▶ **EXERCISE DETAILS**
Wherever "cikk" appears in a line of the listing, that line should be returned.

--------------------

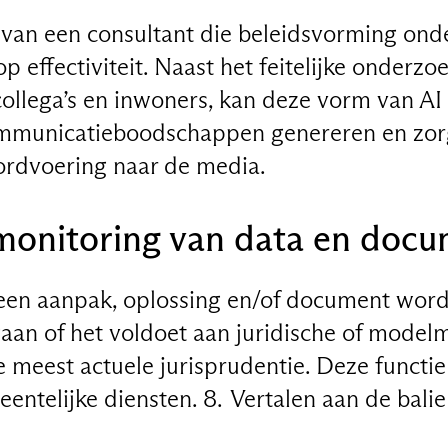
 van een consultant die beleidsvorming on
p effectiviteit. Naast het feitelijke onderzo
collega’s en inwoners, kan deze vorm van AI
ommunicatieboodschappen genereren en zor
oordvoering naar de media.
monitoring van data en doc
r een aanpak, oplossing en/of document word
aan of het voldoet aan juridische of model
e meest actuele jurisprudentie. Deze functie
entelijke diensten. 8. Vertalen aan de balie 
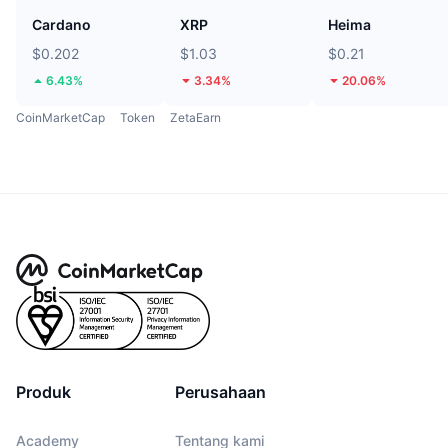
Cardano
XRP
Heima
$0.202
$1.03
$0.21
6.43%
3.34%
20.06%
CoinMarketCap
Token
ZetaEarn
Produk
Perusahaan
Academy
Tentang kami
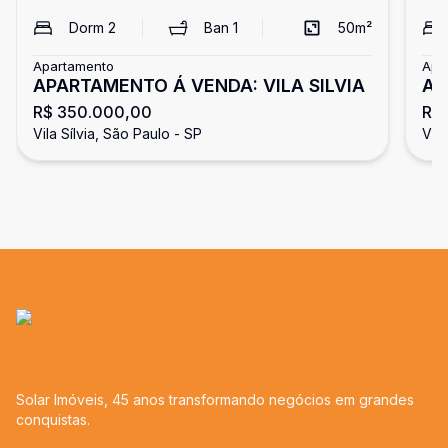
Dorm
2
Ban
1
50
m²
Apartamento
Apa
APARTAMENTO Á VENDA: VILA SILVIA
AP
R$ 350.000,00
R$
Vila Sílvia, São Paulo - SP
Vila
Solar Imóveis, 45 anos transformando negócios em grandes
conquistas.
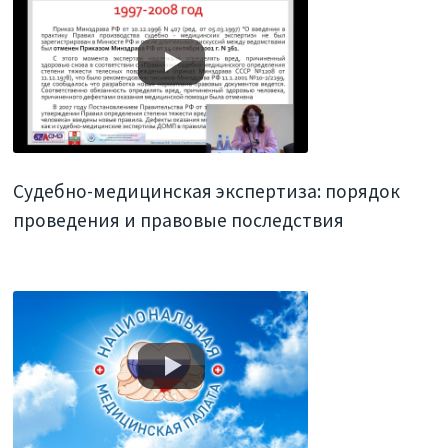
Судебно-медицинская экспертиза: порядок
проведения и правовые последствия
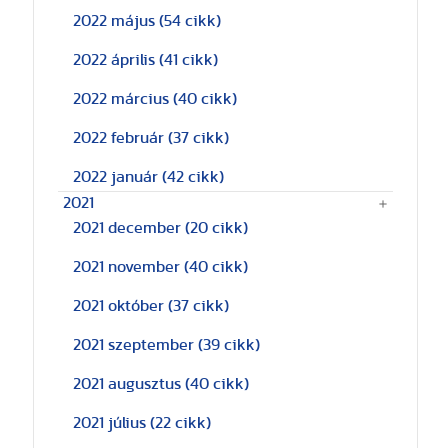
2022 május
(54 cikk)
2022 április
(41 cikk)
2022 március
(40 cikk)
2022 február
(37 cikk)
2022 január
(42 cikk)
2021
2021 december
(20 cikk)
2021 november
(40 cikk)
2021 október
(37 cikk)
2021 szeptember
(39 cikk)
2021 augusztus
(40 cikk)
2021 július
(22 cikk)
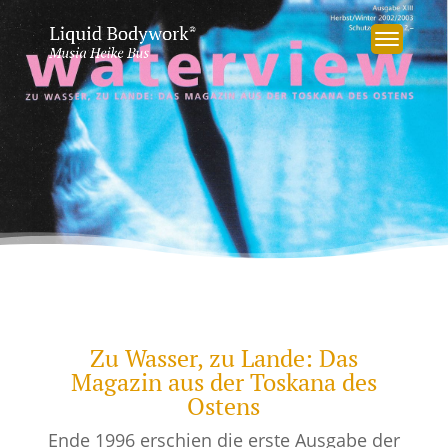
Zu Wasser, zu Lande: Das
Magazin aus der Toskana des
Ostens
Ende 1996 erschien die erste Ausgabe der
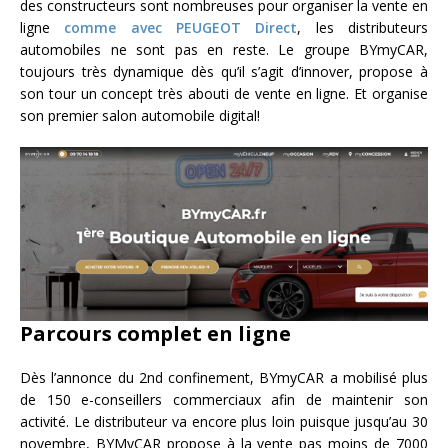
des constructeurs sont nombreuses pour organiser la vente en
ligne
comme avec PEUGEOT Direct
, les distributeurs
automobiles ne sont pas en reste. Le groupe BYmyCAR,
toujours très dynamique dès qu’il s’agit d’innover, propose à
son tour un concept très abouti de vente en ligne. Et organise
son premier salon automobile digital!
Parcours complet en ligne
Dès l’annonce du 2nd confinement, BYmyCAR a mobilisé plus
de 150 e-conseillers commerciaux afin de maintenir son
activité. Le distributeur va encore plus loin puisque jusqu’au 30
novembre, BYMyCAR propose à la vente pas moins de 7000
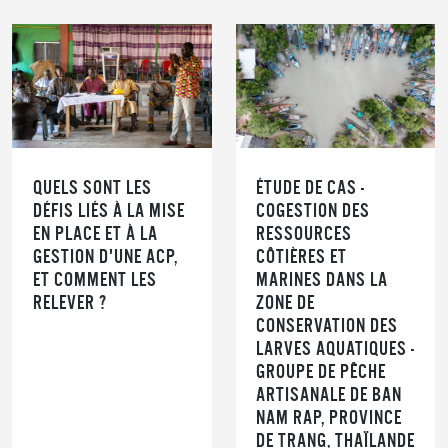
QUELS SONT LES
ÉTUDE DE CAS -
DÉFIS LIÉS À LA MISE
COGESTION DES
EN PLACE ET À LA
RESSOURCES
GESTION D'UNE ACP,
CÔTIÈRES ET
ET COMMENT LES
MARINES DANS LA
RELEVER ?
ZONE DE
CONSERVATION DES
LARVES AQUATIQUES -
GROUPE DE PÊCHE
ARTISANALE DE BAN
NAM RAP, PROVINCE
DE TRANG, THAÏLANDE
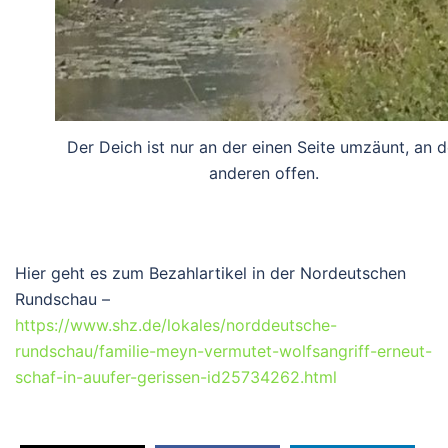
Der Deich ist nur an der einen Seite umzäunt, an d
anderen offen.
Hier geht es zum Bezahlartikel in der Nordeutschen
Rundschau –
https://www.shz.de/lokales/norddeutsche-
rundschau/familie-meyn-vermutet-wolfsangriff-erneut-
schaf-in-auufer-gerissen-id25734262.html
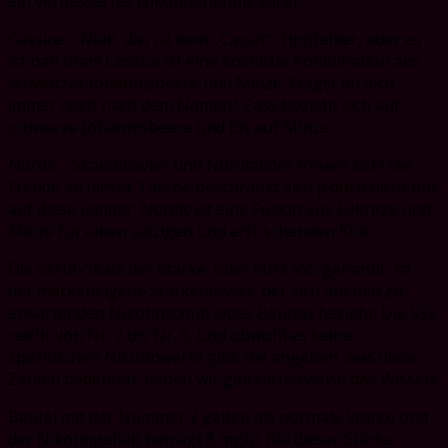
ein verbessertes Nikotinerlebnis sorgt.
Cassice – Nein, das ist kein „Cassis“-Tippfehler, aber es
ist nah dran! Cassice ist eine köstliche Kombination aus
schwarzer Johannisbeere und Minze. Fragst du dich
immer noch nach dem Namen? Cass bezieht sich auf
schwarze Johannisbeere und Eis auf Minze.
Nordic - Skandinavier und Nordländer freuen sich! Die
Freude an dieser Tasche beschränkt sich jedoch nicht nur
auf diese Länder. Nordic ist eine Fusion aus Lakritze und
Minze für einen salzigen und erfrischenden Kick.
Die Skruf-Skala der Stärke, oder kurz SSS genannt, ist
der markeneigene Stärkemesser, der sich auf den zu
erwartenden Nikotinschub jedes Beutels bezieht. Die SSS
reicht von Nr. 2 bis Nr. 5, und obwohl es keine
spezifischen Nikotinwerte gibt, die angeben, was diese
Zahlen bedeuten, haben wir glücklicherweise das Wissen!
Beutel mit der Nummer 2 gelten als normale Stärke und
der Nikotingehalt beträgt 8 mg/g. Bei dieser Stärke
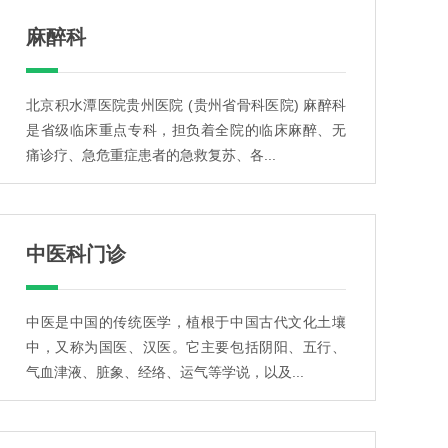
麻醉科
北京积水潭医院贵州医院 (贵州省骨科医院) 麻醉科
是省级临床重点专科，担负着全院的临床麻醉、无
痛诊疗、急危重症患者的急救复苏、各...
中医科门诊
中医是中国的传统医学，植根于中国古代文化土壤
中，又称为国医、汉医。它主要包括阴阳、五行、
气血津液、脏象、经络、运气等学说，以及...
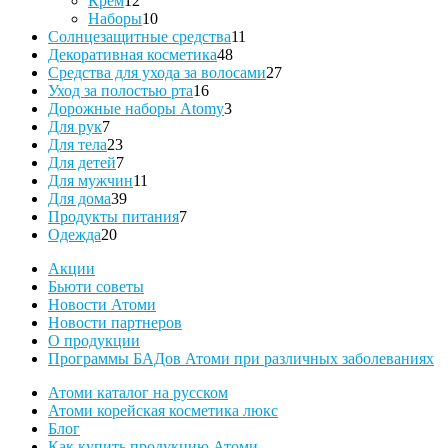
Крем
12
товаров
10
Наборы
10
товаров
11
Солнцезащитные средства
11
48
товаров
Декоративная косметика
48
товаров
27
Средства для ухода за волосами
27
16
товаров
Уход за полостью рта
16
товаров
3
Дорожные наборы Atomy
3
7
товара
Для рук
7
товаров
23
Для тела
23
товара
7
Для детей
7
товаров
11
Для мужчин
11
39
товаров
Для дома
39
товаров
7
Продукты питания
7
20
товаров
Одежда
20
товаров
Акции
Бьюти советы
Новости Атоми
Новости партнеров
О продукции
Программы БАДов Атоми при различных заболеваниях
Атоми каталог на русском
Атоми корейская косметика люкс
Блог
Как купить продукцию Атоми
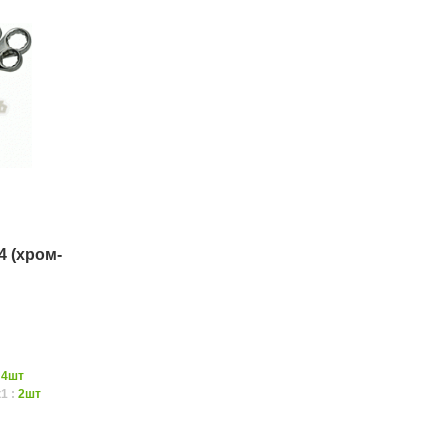
 (хром-
:
4шт
1 :
2шт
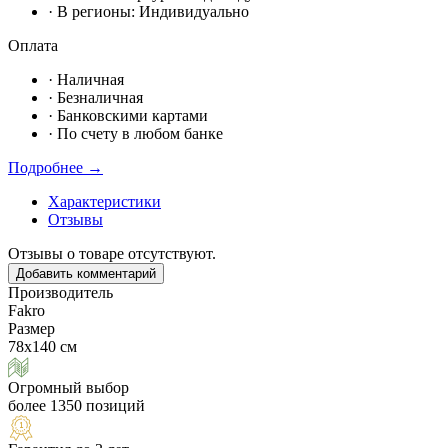
· В регионы:
Индивидуально
Оплата
·
Наличная
·
Безналичная
·
Банковскими картами
·
По счету в любом банке
Подробнее →
Характеристики
Отзывы
Отзывы о товаре отсутствуют.
Добавить комментарий
Производитель
Fakro
Размер
78х140 см
Огромный выбор
более 1350 позиций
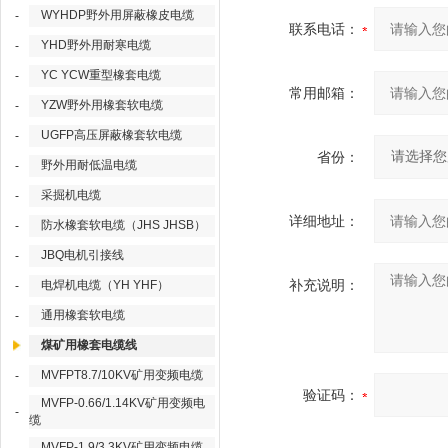
WYHDP野外用屏蔽橡皮电缆
-
联系电话：
YHD野外用耐寒电缆
-
YC YCW重型橡套电缆
-
常用邮箱：
YZW野外用橡套软电缆
-
UGFP高压屏蔽橡套软电缆
-
省份：
野外用耐低温电缆
-
采掘机电缆
-
详细地址：
防水橡套软电缆（JHS JHSB）
-
JBQ电机引接线
-
补充说明：
电焊机电缆（YH YHF）
-
通用橡套软电缆
-
煤矿用橡套电缆线
MVFPT8.7/10KV矿用变频电缆
-
验证码：
MVFP-0.66/1.14KV矿用变频电
-
缆
MVFP-1.9/3.3KV矿用变频电缆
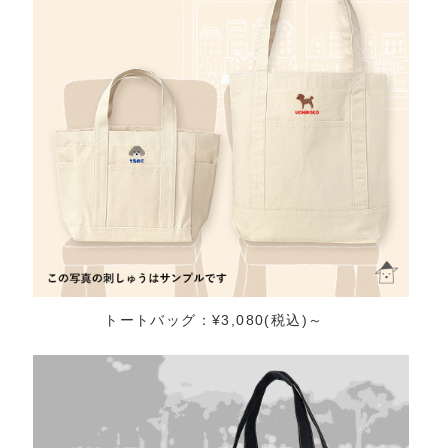
トートバッグ：¥3,080(税込)～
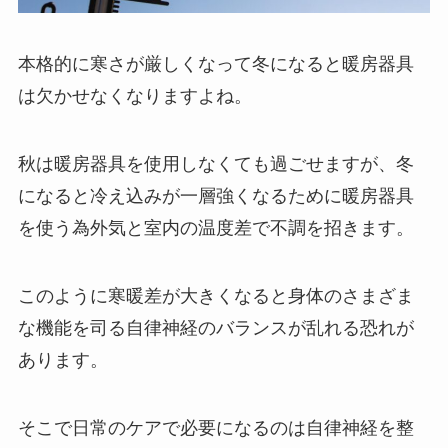
本格的に寒さが厳しくなって冬になると暖房器具
は欠かせなくなりますよね。
秋は暖房器具を使用しなくても過ごせますが、冬
になると冷え込みが一層強くなるために暖房器具
を使う為外気と室内の温度差で不調を招きます。
このように寒暖差が大きくなると身体のさまざま
な機能を司る自律神経のバランスが乱れる恐れが
あります。
そこで日常のケアで必要になるのは自律神経を整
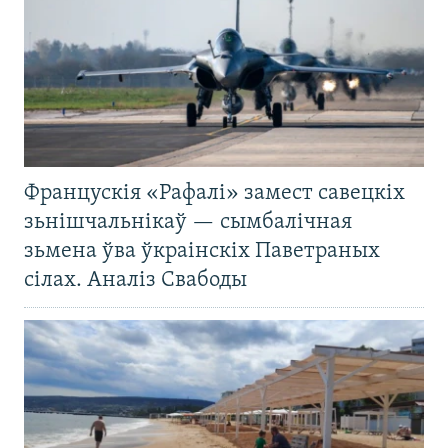
Францускія «Рафалі» замест савецкіх
зьнішчальнікаў — сымбалічная
зьмена ўва ўкраінскіх Паветраных
сілах. Аналіз Свабоды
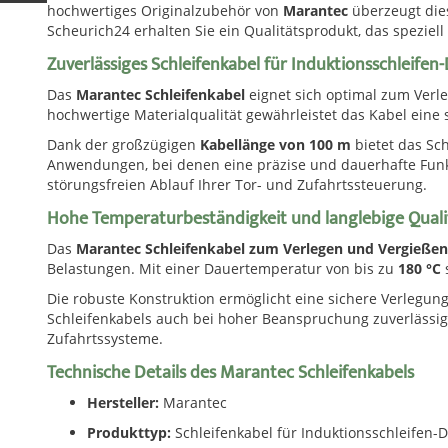
hochwertiges Originalzubehör von
Marantec
überzeugt dies
Scheurich24 erhalten Sie ein Qualitätsprodukt, das spezie
Zuverlässiges Schleifenkabel für Induktionsschleifen
Das
Marantec Schleifenkabel
eignet sich optimal zum Verle
hochwertige Materialqualität gewährleistet das Kabel eine
Dank der großzügigen
Kabellänge von 100 m
bietet das Sch
Anwendungen, bei denen eine präzise und dauerhafte Funktio
störungsfreien Ablauf Ihrer Tor- und Zufahrtssteuerung.
Hohe Temperaturbeständigkeit und langlebige Quali
Das
Marantec Schleifenkabel zum Verlegen und Vergieße
Belastungen. Mit einer Dauertemperatur von bis zu
180 °C
Die robuste Konstruktion ermöglicht eine sichere Verlegung
Schleifenkabels auch bei hoher Beanspruchung zuverlässig 
Zufahrtssysteme.
Technische Details des Marantec Schleifenkabels
Hersteller:
Marantec
Produkttyp:
Schleifenkabel für Induktionsschleifen-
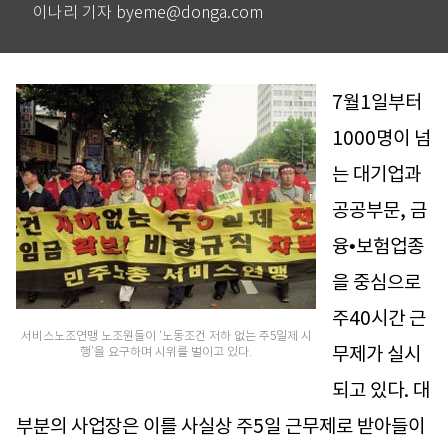
이나리 기자 byeme@donga.com
7월1일부터
1000명이 넘
는 대기업과
공공부문, 금
융•보험업종
을 중심으로
주40시간 근
서비스노조연맹 노조원들이 ‘노동조건 저하 없는 주5일제 시
무제가 실시
행’을 요구하며 시위를 벌이고 있다.
되고 있다. 대
부분의 사업장은 이를 사실상 주5일 근무제로 받아들이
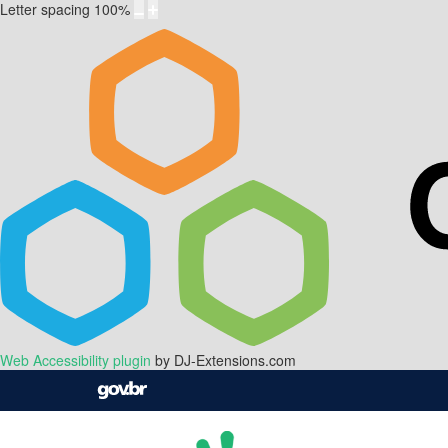
Letter spacing
100
%
Web Accessibility plugin
by DJ-Extensions.com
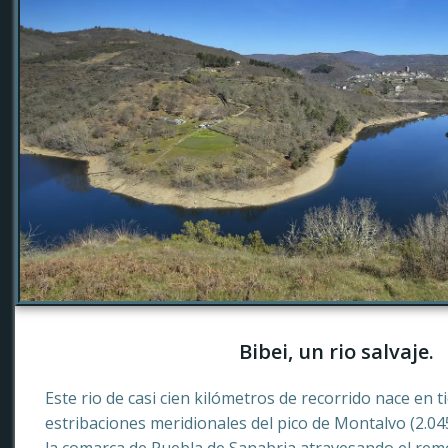
Bibei, un rio salvaje.
Este rio de casi cien kilómetros de recorrido nace en 
estribaciones meridionales del pico de Montalvo (2.0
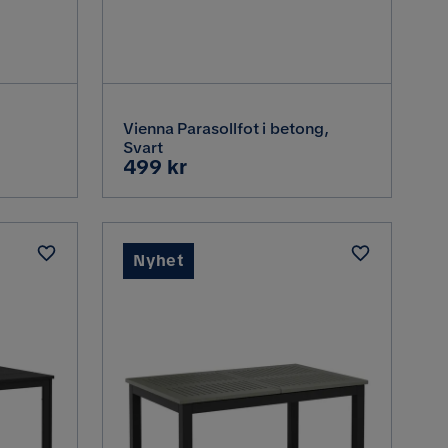
Vienna Parasollfot i betong,
Svart
Pris
499 kr
a,
Nyhet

--------------------

▶ **EXERCISE SOLUTION**
(54 cikk)
(41 cikk)
(40 cikk)
(37 cikk)
(42 cikk)
(20 cikk)
(40 cikk)
(37 cikk)
(39 cikk)
(40 cikk)
(22 cikk)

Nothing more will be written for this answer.